Dataset entries:

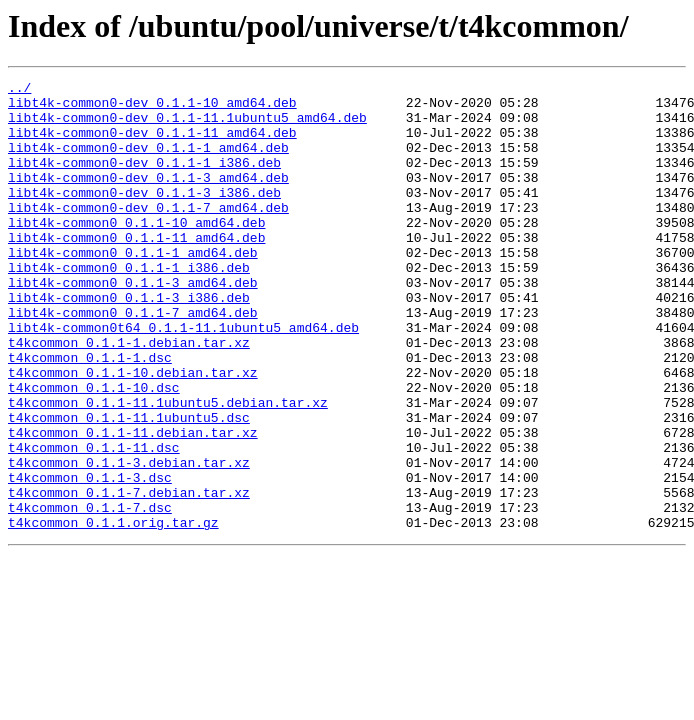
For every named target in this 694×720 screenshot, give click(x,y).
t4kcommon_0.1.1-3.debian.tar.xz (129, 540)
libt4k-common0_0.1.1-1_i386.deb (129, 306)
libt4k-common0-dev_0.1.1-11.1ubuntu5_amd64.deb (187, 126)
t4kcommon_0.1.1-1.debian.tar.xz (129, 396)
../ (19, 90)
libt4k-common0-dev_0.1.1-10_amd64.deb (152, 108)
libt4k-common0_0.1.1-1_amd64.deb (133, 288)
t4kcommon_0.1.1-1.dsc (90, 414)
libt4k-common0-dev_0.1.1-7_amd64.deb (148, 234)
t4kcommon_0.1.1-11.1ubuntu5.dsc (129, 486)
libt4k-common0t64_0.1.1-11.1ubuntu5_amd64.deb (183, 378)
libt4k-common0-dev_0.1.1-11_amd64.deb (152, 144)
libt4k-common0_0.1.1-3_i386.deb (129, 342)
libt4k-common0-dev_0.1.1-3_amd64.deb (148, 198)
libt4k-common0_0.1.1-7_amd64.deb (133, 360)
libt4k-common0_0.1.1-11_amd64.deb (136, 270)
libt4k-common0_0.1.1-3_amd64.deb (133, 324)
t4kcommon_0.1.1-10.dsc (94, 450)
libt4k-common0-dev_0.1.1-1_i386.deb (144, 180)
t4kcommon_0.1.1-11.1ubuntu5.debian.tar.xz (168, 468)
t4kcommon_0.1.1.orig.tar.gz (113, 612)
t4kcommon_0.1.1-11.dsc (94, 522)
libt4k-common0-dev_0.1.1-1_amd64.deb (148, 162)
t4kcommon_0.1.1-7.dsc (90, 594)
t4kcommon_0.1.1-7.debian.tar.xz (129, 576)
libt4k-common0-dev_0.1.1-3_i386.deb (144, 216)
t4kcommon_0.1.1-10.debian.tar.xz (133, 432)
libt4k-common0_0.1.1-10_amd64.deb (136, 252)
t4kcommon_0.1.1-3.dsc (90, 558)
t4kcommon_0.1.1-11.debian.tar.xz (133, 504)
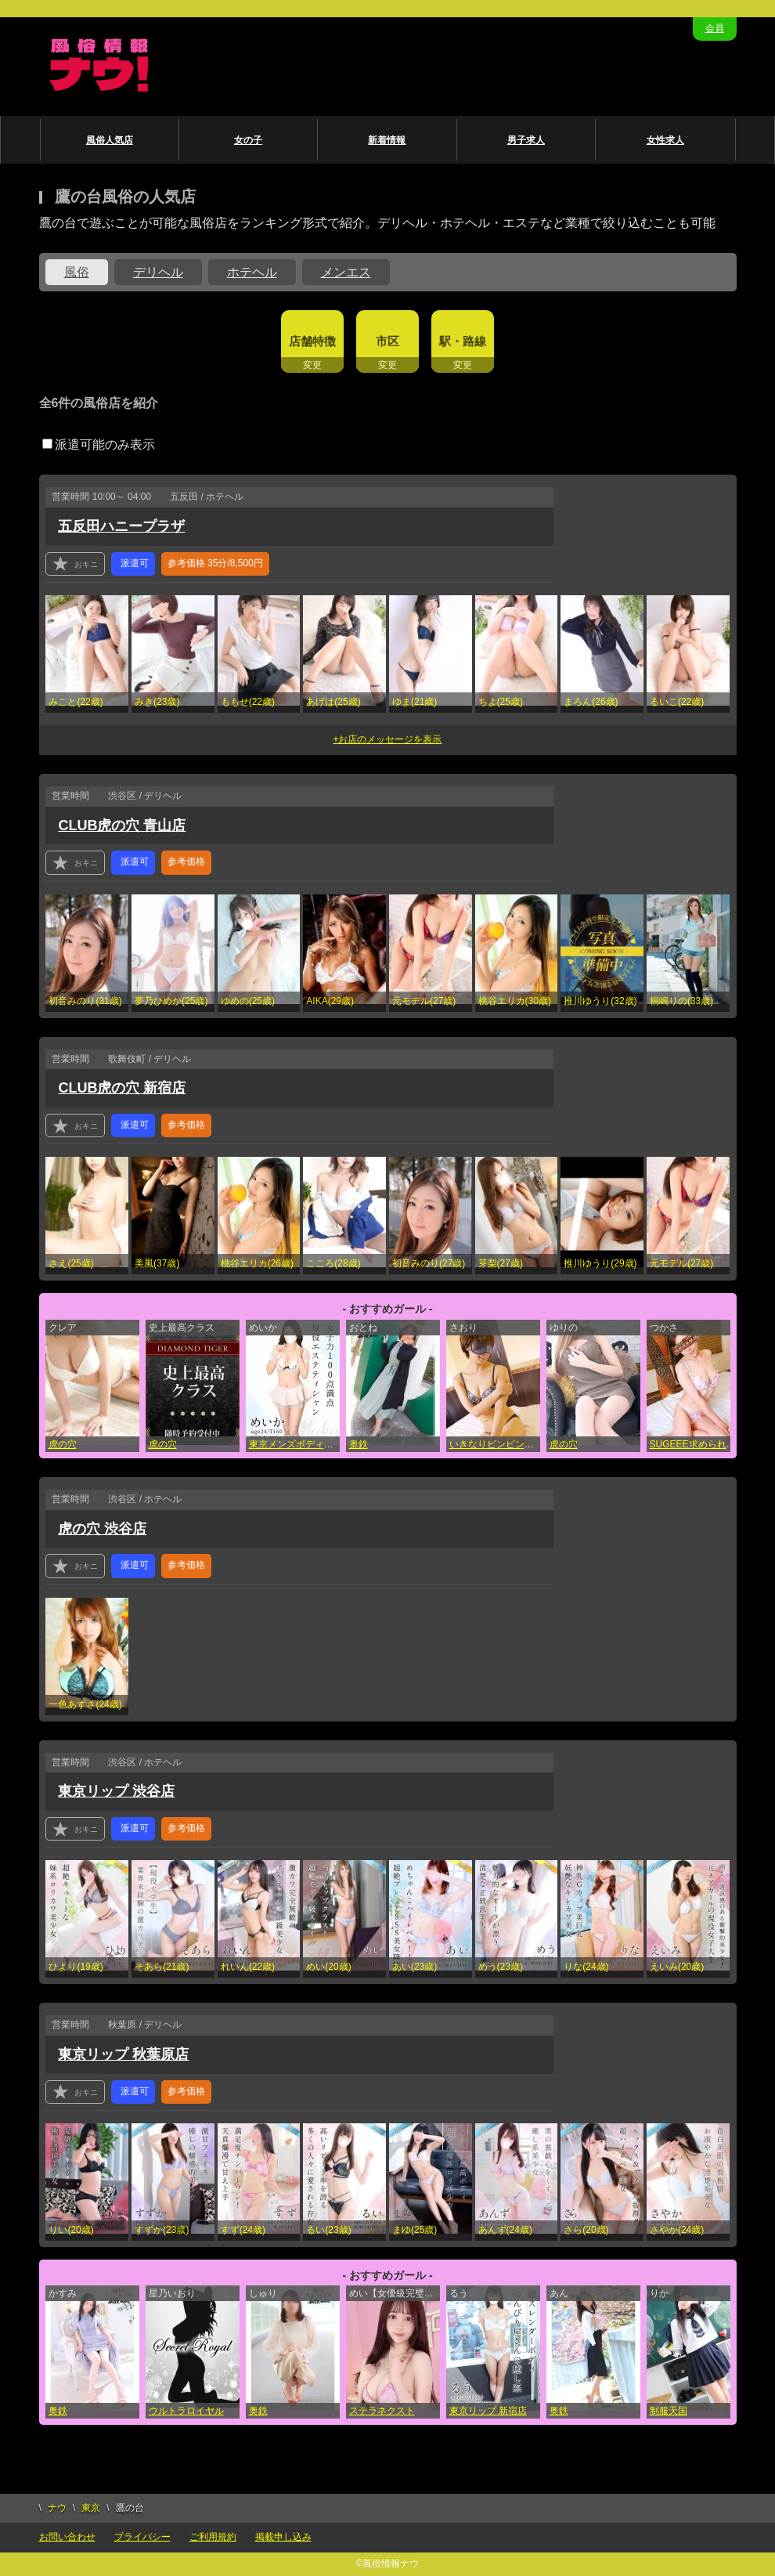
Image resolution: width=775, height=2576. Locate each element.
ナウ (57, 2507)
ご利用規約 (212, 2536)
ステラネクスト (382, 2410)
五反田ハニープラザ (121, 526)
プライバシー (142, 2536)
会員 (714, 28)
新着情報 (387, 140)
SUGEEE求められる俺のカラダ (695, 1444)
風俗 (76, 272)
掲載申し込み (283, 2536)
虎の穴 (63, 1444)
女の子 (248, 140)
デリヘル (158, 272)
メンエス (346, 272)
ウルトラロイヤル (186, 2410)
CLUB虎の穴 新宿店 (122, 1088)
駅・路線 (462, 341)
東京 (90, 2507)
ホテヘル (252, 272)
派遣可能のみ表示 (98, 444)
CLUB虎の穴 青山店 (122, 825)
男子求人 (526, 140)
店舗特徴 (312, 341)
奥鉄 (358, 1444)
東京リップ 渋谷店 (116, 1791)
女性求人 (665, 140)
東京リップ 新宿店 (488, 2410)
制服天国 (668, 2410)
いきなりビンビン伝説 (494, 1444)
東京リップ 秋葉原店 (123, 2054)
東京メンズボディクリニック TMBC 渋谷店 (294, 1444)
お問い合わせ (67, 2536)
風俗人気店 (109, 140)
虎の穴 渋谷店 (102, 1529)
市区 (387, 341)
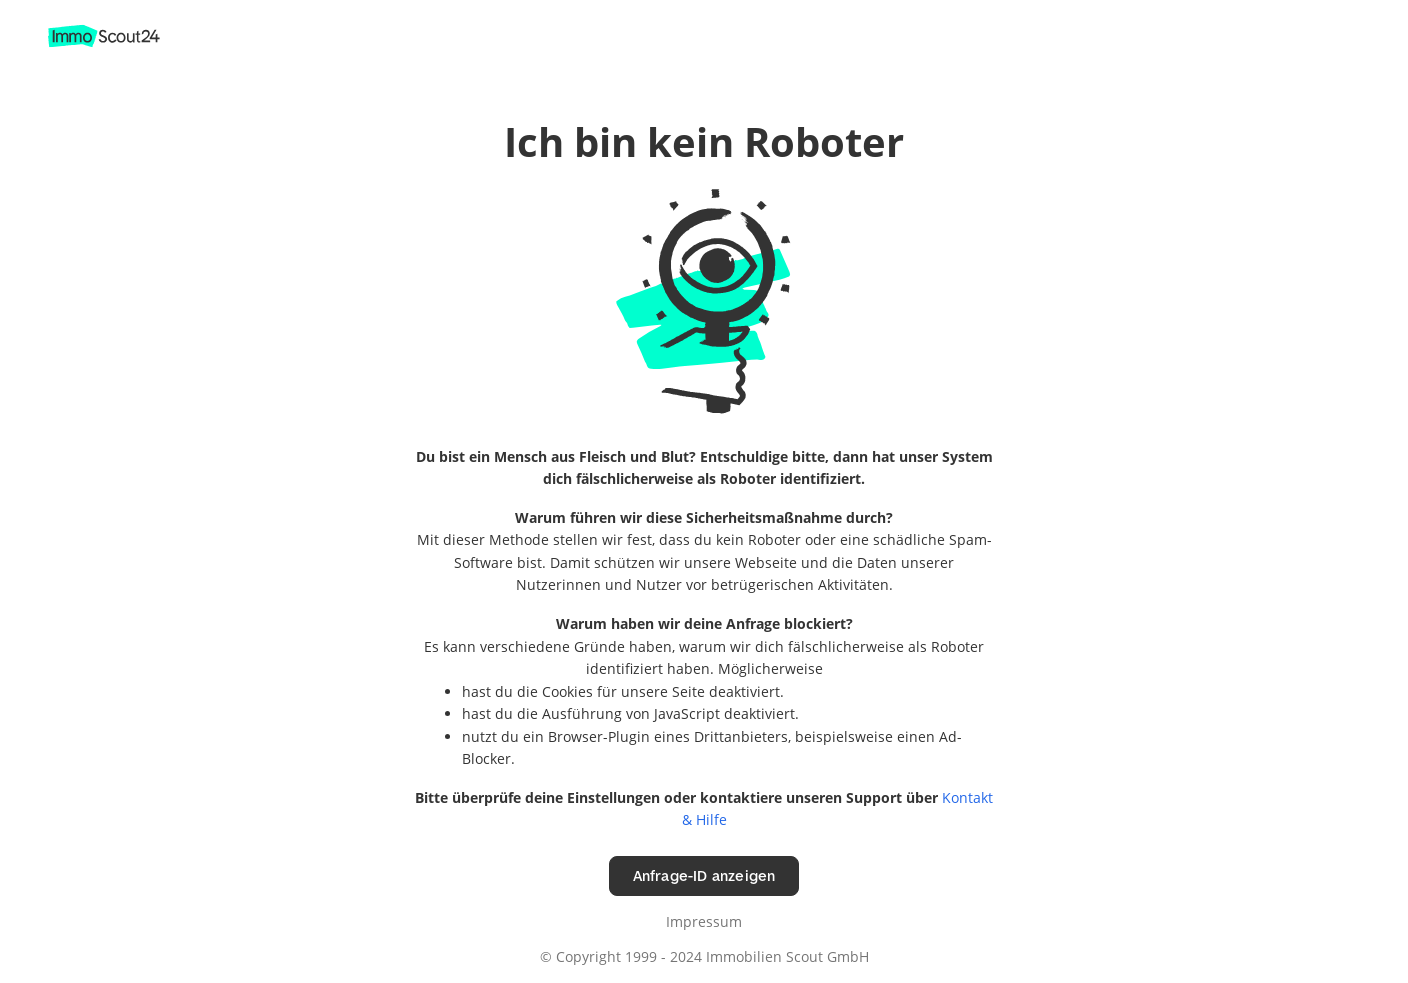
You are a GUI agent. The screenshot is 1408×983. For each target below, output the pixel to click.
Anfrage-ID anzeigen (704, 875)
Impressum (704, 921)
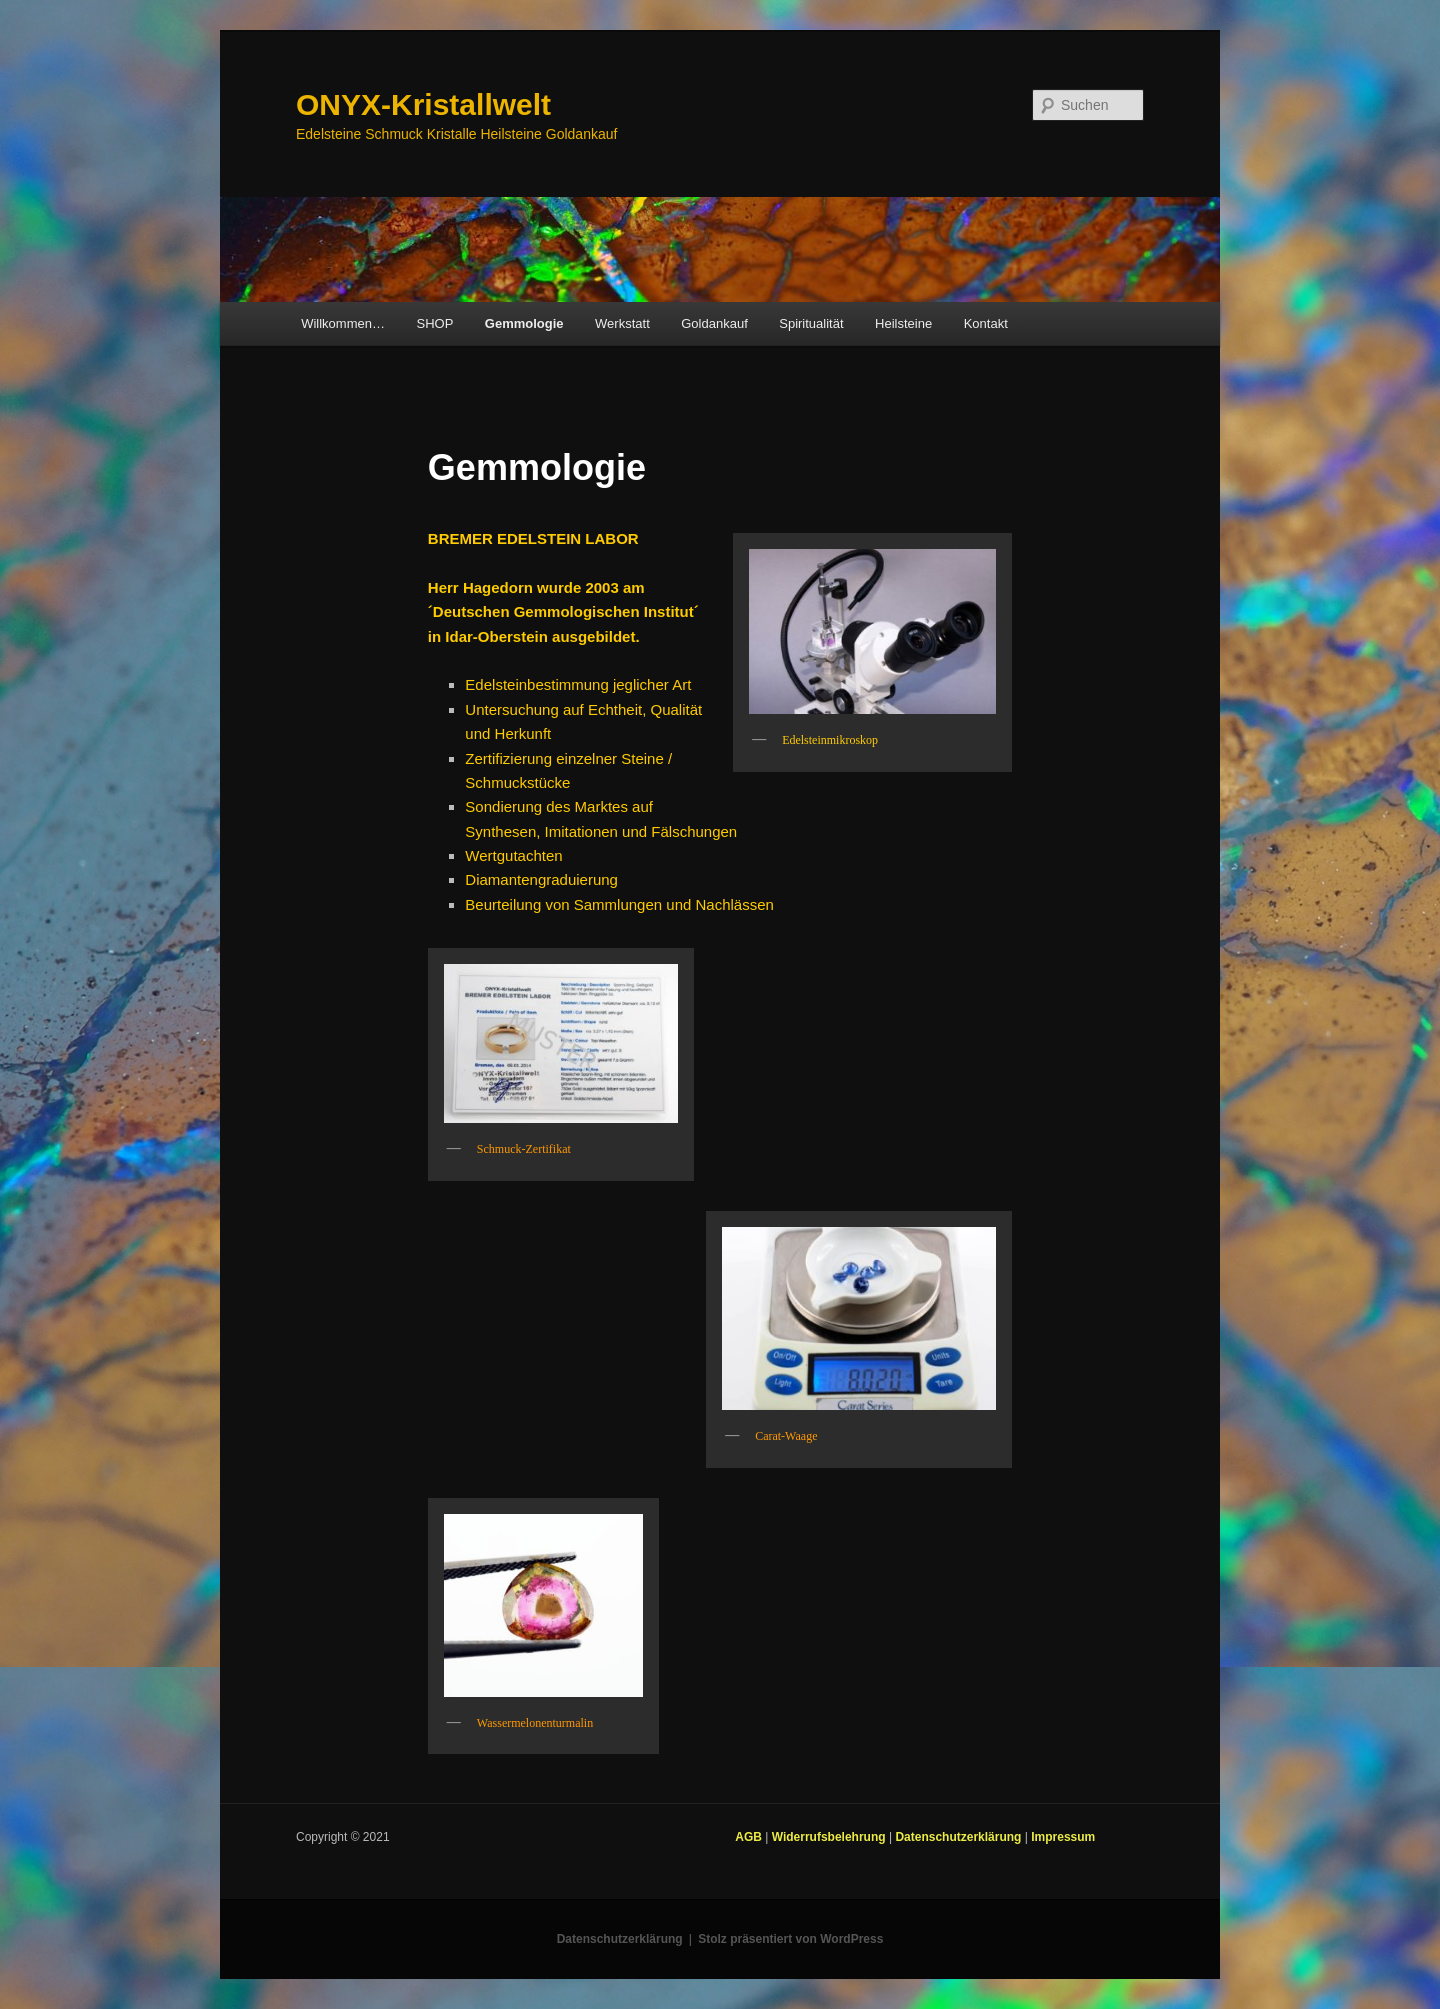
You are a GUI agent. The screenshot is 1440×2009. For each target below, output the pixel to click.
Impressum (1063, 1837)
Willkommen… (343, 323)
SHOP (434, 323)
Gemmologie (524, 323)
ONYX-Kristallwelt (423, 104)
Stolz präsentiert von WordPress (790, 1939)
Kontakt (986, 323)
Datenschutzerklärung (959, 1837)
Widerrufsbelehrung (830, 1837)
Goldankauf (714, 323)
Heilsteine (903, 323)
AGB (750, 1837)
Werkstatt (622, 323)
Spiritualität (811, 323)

→ **What you should do**
The records above, minus their pictures, are to be returned word for word.

→ **Output for this exercise**
For every named target in this 694×720 screenshot, give click(x,y).
t4kcommon_0.1.1-3.debian.tar.xz (129, 540)
libt4k-common0_0.1.1-1_i386.deb (129, 306)
libt4k-common0-dev_0.1.1-11.1ubuntu5_amd64.deb (187, 126)
t4kcommon_0.1.1-1.debian.tar.xz (129, 396)
../ (19, 90)
libt4k-common0-dev_0.1.1-10_amd64.deb (152, 108)
libt4k-common0_0.1.1-1_amd64.deb (133, 288)
t4kcommon_0.1.1-1.dsc (90, 414)
libt4k-common0-dev_0.1.1-7_amd64.deb (148, 234)
t4kcommon_0.1.1-11.1ubuntu5.dsc (129, 486)
libt4k-common0t64_0.1.1-11.1ubuntu5_amd64.deb (183, 378)
libt4k-common0-dev_0.1.1-11_amd64.deb (152, 144)
libt4k-common0_0.1.1-3_i386.deb (129, 342)
libt4k-common0-dev_0.1.1-3_amd64.deb (148, 198)
libt4k-common0_0.1.1-7_amd64.deb (133, 360)
libt4k-common0_0.1.1-11_amd64.deb (136, 270)
libt4k-common0_0.1.1-3_amd64.deb (133, 324)
t4kcommon_0.1.1-10.dsc (94, 450)
libt4k-common0-dev_0.1.1-1_i386.deb (144, 180)
t4kcommon_0.1.1-11.1ubuntu5.debian.tar.xz (168, 468)
t4kcommon_0.1.1.orig.tar.gz (113, 612)
t4kcommon_0.1.1-11.dsc (94, 522)
libt4k-common0-dev_0.1.1-1_amd64.deb (148, 162)
t4kcommon_0.1.1-7.dsc (90, 594)
t4kcommon_0.1.1-7.debian.tar.xz (129, 576)
libt4k-common0-dev_0.1.1-3_i386.deb (144, 216)
t4kcommon_0.1.1-10.debian.tar.xz (133, 432)
libt4k-common0_0.1.1-10_amd64.deb (136, 252)
t4kcommon_0.1.1-3.dsc (90, 558)
t4kcommon_0.1.1-11.debian.tar.xz (133, 504)
Image resolution: width=775, height=2576. Locate each element.
ナウ (57, 2507)
ご利用規約 (212, 2536)
ステラネクスト (382, 2410)
五反田ハニープラザ (121, 526)
プライバシー (142, 2536)
会員 (714, 28)
新着情報 (387, 140)
SUGEEE求められる俺のカラダ (695, 1444)
風俗 (76, 272)
掲載申し込み (283, 2536)
虎の穴 (63, 1444)
女の子 (248, 140)
デリヘル (158, 272)
メンエス (346, 272)
ウルトラロイヤル (186, 2410)
CLUB虎の穴 新宿店 (122, 1088)
駅・路線 (462, 341)
東京 (90, 2507)
ホテヘル (252, 272)
派遣可能のみ表示 (98, 444)
CLUB虎の穴 青山店 (122, 825)
男子求人 (526, 140)
店舗特徴 (312, 341)
奥鉄 (358, 1444)
東京リップ 渋谷店 (116, 1791)
女性求人 (665, 140)
東京リップ 新宿店 (488, 2410)
制服天国 (668, 2410)
いきなりビンビン伝説 (494, 1444)
東京リップ 秋葉原店 (123, 2054)
東京メンズボディクリニック TMBC 渋谷店 (294, 1444)
お問い合わせ (67, 2536)
風俗人気店 (109, 140)
虎の穴 渋谷店 (102, 1529)
市区 (387, 341)
You are a GUI agent. The screenshot is 1408×983. For each target below, output the pixel to click.
Anfrage-ID anzeigen (704, 875)
Impressum (704, 921)
You are a GUI agent. The screenshot is 1440×2009. For each target below, output the pixel to click.
Impressum (1063, 1837)
Willkommen… (343, 323)
SHOP (434, 323)
Gemmologie (524, 323)
ONYX-Kristallwelt (423, 104)
Stolz präsentiert von WordPress (790, 1939)
Kontakt (986, 323)
Datenschutzerklärung (959, 1837)
Widerrufsbelehrung (830, 1837)
Goldankauf (714, 323)
Heilsteine (903, 323)
AGB (750, 1837)
Werkstatt (622, 323)
Spiritualität (811, 323)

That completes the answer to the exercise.